=== THE PROBLEM ===
Over all lines in the data below, count those holding "жуйку" and give only the result.

Stored data
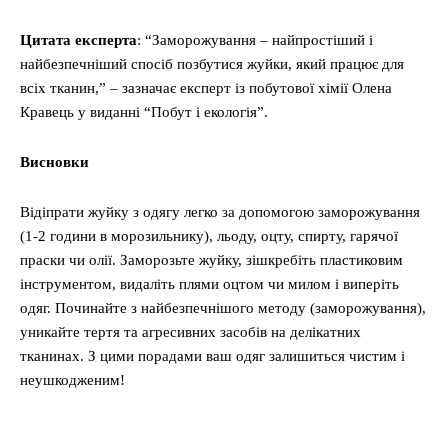
Цитата експерта
: “Заморожування – найпростіший і
найбезпечніший спосіб позбутися жуйки, який працює для
всіх тканин,” – зазначає експерт із побутової хімії Олена
Кравець у виданні “Побут і екологія”.
Висновки
Відіпрати жуйку з одягу легко за допомогою заморожування
(1-2 години в морозильнику), льоду, оцту, спирту, гарячої
праски чи олії. Заморозьте жуйку, зішкребіть пластиковим
інструментом, видаліть плями оцтом чи милом і виперіть
одяг. Починайте з найбезпечнішого методу (заморожування),
уникайте тертя та агресивних засобів на делікатних
тканинах. З цими порадами ваш одяг залишиться чистим і
неушкодженим!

=== EXERCISE ANSWER ===
2